Tangan kananku bergegas meraih kaki kursi bagian belakang sedangkan tangan kiri memegang bagian atas sandaran tapi seketika rasanya seperti ada sesuatu yang menyengat ketika kurasakan ada jemari lain di bawah jari-jariku.
Seketika aku menegakkan badan dan kepala. Sialnya, hal yang sama terjadi juga pada Aras sehingga sepasang netra kami saling bertubrukan dengan telapak tangan yang juga saling bertumpuk.
Hal tersebut berlangsung selama dua detik, setelahnya aku menarik tangan dan buang muka, memutus kontak lebih dulu. Lalu bergerak mundur, membiarkan cowok juara satu tersebut mengangkat kursi terakhir.
Sebagai gantinya kuambil tas sekolah yang sebelum memulai kegiatan menaikkan kursi tadi aku letakkan di meja guru, lantas menyandangnya di kedua pundak. Milik Aras kuambil sekalian dan memberikannya setelah lelaki itu selesai.
Ia keluar duluan. Aku menyusul, mengunci pintu lebih dulu kemudian lanjut jalan. Berjarak sekitar lima langkah dari Aras. Tapi kayaknya, entah apakah cuma perasaanku saja atau tidak, pelan-pelan lelaki itu melambatkan jalannya sampai kami bersisian.

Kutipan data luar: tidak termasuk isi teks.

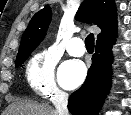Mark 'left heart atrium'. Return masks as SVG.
<instances>
[{
	"label": "left heart atrium",
	"instance_id": "left-heart-atrium-1",
	"mask_svg": "<svg viewBox=\"0 0 131 115\" xmlns=\"http://www.w3.org/2000/svg\"><path fill=\"white\" fill-rule=\"evenodd\" d=\"M86 77V68L80 61H67L59 70L60 84L66 89L79 86Z\"/></svg>",
	"mask_w": 131,
	"mask_h": 115
}]
</instances>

Parkiran sepi ketika kami sampai. Tapi bukan berarti tak ada orang. Delapan sepeda motor terparkir di beberapa titik tanpa terlihat pemiliknya. Satu sepeda motor yang sangat kukenal juga masih di sana dengan seorang cowok nangkring di atasnya. Tepat di sebelahnya, ada motor matic putih. Buruknya, Aras menuju ke sana. Mau tidak mau aku mengekor di belakangnya.
"Aku enggak bawa helm buatmu. Maaf," ucap Aras sambil memasang helm di kepalanya sendiri.
Aku hendak mengangguk tapi sebuah tangan terulur menyerahkan helm biru padaku.
"Kalau mau ngajak jalan cewek itu bawa helm dua, dong! Kalau enggak, jalannya ntar aja, atau enggak usah sekalian! Keselamatan itu nomor satu!" Cowok tersebut menceramahi Aras seolah ia sadar keselamatan. Padahal jika bukan karena ancaman Ayah dan paksaan dariku, ia enggak mungkin peduli tentang helm.
Sambil menerima pemberian Diksa, aku mendengus. "Ngapain masih di sini?" diskusi.
Adik lelakiku nyengir lebar. "Awalnya, sih cuma mau nguntit. Tapi karena kayanya 'cowok teman sekelas Kakak yang biasa aja' ini cuma mikirin diri sendiri dan keselamatan Kakak sama sekali enggak dipikirin, alangkah baiknya kalau aku ikut," katanya sambil memasang helm, memundurkan sepeda motor, memutar kunci dan menyalakan mesin. "Kakak kubonceng saja, ya?"
Aku menatap Aras sebentar. Setelah cowok itu mengangguk dan jalan duluan, aku segera memasang helm di kepala kemudian naik ke boncengan Diksa. Tak menunggu lama sampai kami menyusul Aras. Mengikuti ke mana lelaki tersebut membawa kendaraannya.
Baru sebentar bergabung dengan pengendara lain di jalan raya besar, Aras membelokkan sepeda motornya ke gang sempit. Lebih sempit dari gang rumahku. Dan lebih penuh. Rumah-rumah di sana berdempetan satu sama lain. Berjejal dan berdesakan seperti kerumunan masa. Bahkan beberapa tampak terhimpit sangking kecilnya.
Belok kanan, belok kanan lagi, masuk gang lagi. Diksa memelankan laju ketika beberapa meter di depan, Aras memberhentikan motornya tepat di depan toko tutup. Memarkir mepet toko, hampir menyentuh pintu besi yang sudah karatan itu. Diksa mengikuti setelah menurunkanku.
"Sekarang, dia ikut aku," Aras menunjuk aku dan dirinya bergantian, "sementara kau cuma boleh menguntit sampai di sini," kemudian sepasang matanya tertuju pada Diksa, menunjuknya, kemudian menunjuk ke bawah.
Sayang sekali kalimat tegasnya tak sedikitpun membuat Diksa berniat diam. Bahkan sekarang cowok itu sudah bersiap buka mulut untuk protes.
Tapi keduluan aku yang dengan sigap meletakkan telunjuk kanan di bibir Diksa dan melayangkan tatapan tajam. "Aku cuma pergi sebentar. Jangan macam-macam," perintahku yang dibalas "ya" lesu oleh Diksa.
Aras melangkah duluan, masuk ke gang tepat di kanan toko. Gang yang lebih sempit dari gang yang kami lalui sebelumnya. Sangking sempitnya sampai hanya bisa dilewati satu kendaraan roda dua, itupun harus dengan sangat hati-hati. Kalau tidak terbiasa, kayanya bakalan menyerempet pagar rumah di kanan kiri atau nyungsep ke halaman rumah orang. Beruntung Aras mengajakku jalan kaki.